Szczurbiurowy nie powinien się wypowiadać na tematy, o których niewiele wie.
rip LunarBird CLHBOW TO NO MAN. TRUST NO ONE.
rip LunarBird CLH
BOW TO NO MAN. TRUST NO ONE.
LunarBird
4 Lutego, 2013 - 23:16
Radzę zejść z Księżyca i rozejrzeć się wokół siebie oraz czytać teksty ze zrozumieniem. A co do "kasy od Jankego" to możesz coś przybliżyć? ciekawy temat słowo daję. Ktoś dostaje od niego pieniądze?
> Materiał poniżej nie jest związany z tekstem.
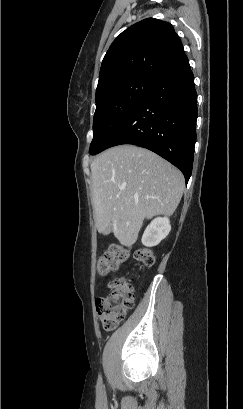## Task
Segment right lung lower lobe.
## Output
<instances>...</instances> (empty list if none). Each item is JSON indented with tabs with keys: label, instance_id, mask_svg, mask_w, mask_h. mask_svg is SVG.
I'll use <instances>...</instances> for the list:
<instances>
[{
	"label": "right lung lower lobe",
	"instance_id": "right-lung-lower-lobe-1",
	"mask_svg": "<svg viewBox=\"0 0 243 409\" xmlns=\"http://www.w3.org/2000/svg\"><path fill=\"white\" fill-rule=\"evenodd\" d=\"M197 93L187 56L163 75L103 150L121 144L147 148L178 167L188 182L196 142ZM102 150V151H103Z\"/></svg>",
	"mask_w": 243,
	"mask_h": 409
}]
</instances>
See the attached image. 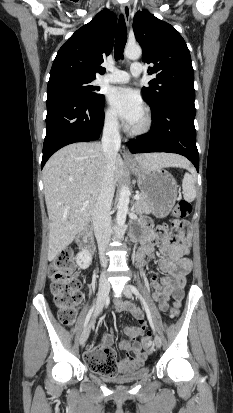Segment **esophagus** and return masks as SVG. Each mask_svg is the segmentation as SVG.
<instances>
[{"label":"esophagus","mask_w":233,"mask_h":413,"mask_svg":"<svg viewBox=\"0 0 233 413\" xmlns=\"http://www.w3.org/2000/svg\"><path fill=\"white\" fill-rule=\"evenodd\" d=\"M121 12L123 14L124 21H125L126 25L128 26L129 25V20H130V15H131V8H130L129 3H123L121 5ZM123 151H124V153H123L124 159L126 161H131L132 156H131L129 148L126 144L123 146Z\"/></svg>","instance_id":"esophagus-1"}]
</instances>
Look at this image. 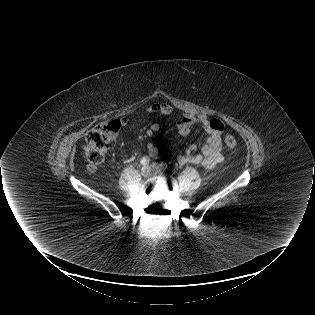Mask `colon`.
Instances as JSON below:
<instances>
[{"label":"colon","mask_w":315,"mask_h":315,"mask_svg":"<svg viewBox=\"0 0 315 315\" xmlns=\"http://www.w3.org/2000/svg\"><path fill=\"white\" fill-rule=\"evenodd\" d=\"M120 128L121 125L116 120L100 124L87 134L83 150L90 169H96L103 162L105 154L113 146ZM224 143L230 150L237 148V140L232 135H226Z\"/></svg>","instance_id":"5ec220e1"}]
</instances>
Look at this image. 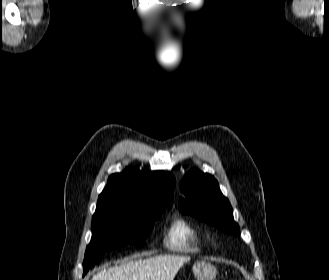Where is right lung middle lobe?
Here are the masks:
<instances>
[{
  "label": "right lung middle lobe",
  "mask_w": 329,
  "mask_h": 280,
  "mask_svg": "<svg viewBox=\"0 0 329 280\" xmlns=\"http://www.w3.org/2000/svg\"><path fill=\"white\" fill-rule=\"evenodd\" d=\"M168 202L157 201L148 207L115 201L98 204L92 218V238L85 252L83 275L104 252L143 242Z\"/></svg>",
  "instance_id": "right-lung-middle-lobe-1"
}]
</instances>
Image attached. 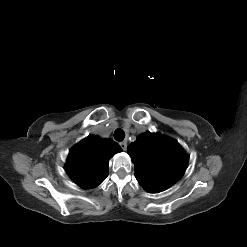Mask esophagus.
I'll return each mask as SVG.
<instances>
[{"label":"esophagus","instance_id":"1","mask_svg":"<svg viewBox=\"0 0 247 247\" xmlns=\"http://www.w3.org/2000/svg\"><path fill=\"white\" fill-rule=\"evenodd\" d=\"M119 145H120V147L122 148V150L125 151V150L127 149V143H126L125 141L120 142Z\"/></svg>","mask_w":247,"mask_h":247}]
</instances>
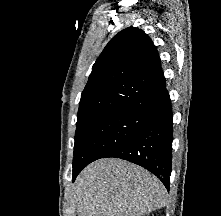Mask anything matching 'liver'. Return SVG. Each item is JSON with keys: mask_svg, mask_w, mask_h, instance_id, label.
<instances>
[{"mask_svg": "<svg viewBox=\"0 0 221 216\" xmlns=\"http://www.w3.org/2000/svg\"><path fill=\"white\" fill-rule=\"evenodd\" d=\"M74 198L78 216H144L167 204V191L144 168L106 158L80 173Z\"/></svg>", "mask_w": 221, "mask_h": 216, "instance_id": "liver-1", "label": "liver"}]
</instances>
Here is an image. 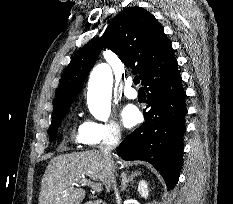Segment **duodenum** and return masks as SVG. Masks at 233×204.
Wrapping results in <instances>:
<instances>
[{"instance_id":"obj_1","label":"duodenum","mask_w":233,"mask_h":204,"mask_svg":"<svg viewBox=\"0 0 233 204\" xmlns=\"http://www.w3.org/2000/svg\"><path fill=\"white\" fill-rule=\"evenodd\" d=\"M85 204H106L105 202L101 201V200H96V201H90L87 202Z\"/></svg>"}]
</instances>
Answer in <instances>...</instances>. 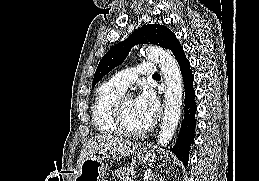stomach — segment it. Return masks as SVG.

Ale widząc że nie rozumiesz tekstu więc Ci wytłumaczę: cały ten nowy ekran był operacją dezinformacyjną jakichś służb. A jeśli ty ię za tym wstawiasz, to znaczy, że operacja przynajmniej w Twoim przypadku zakończyła się sukcesem.
MŚ
Maciej Świrski
LunarBird
4 Lutego, 2013 - 23:16
Radzę zejść z Księżyca i rozejrzeć się wokół siebie oraz czytać teksty ze zrozumieniem. A co do "kasy od Jankego" to możesz coś przybliżyć? ciekawy temat słowo daję. Ktoś dostaje od niego pieniądze?
Ale widząc że nie rozumiesz tekstu więc Ci wytłumaczę: cały ten nowy ekran był operacją dezinformacyjną jakichś służb. A jeśli ty ię za tym wstawiasz, to znaczy, że operacja przynajmniej w Twoim przypadku zakończyła się sukcesem.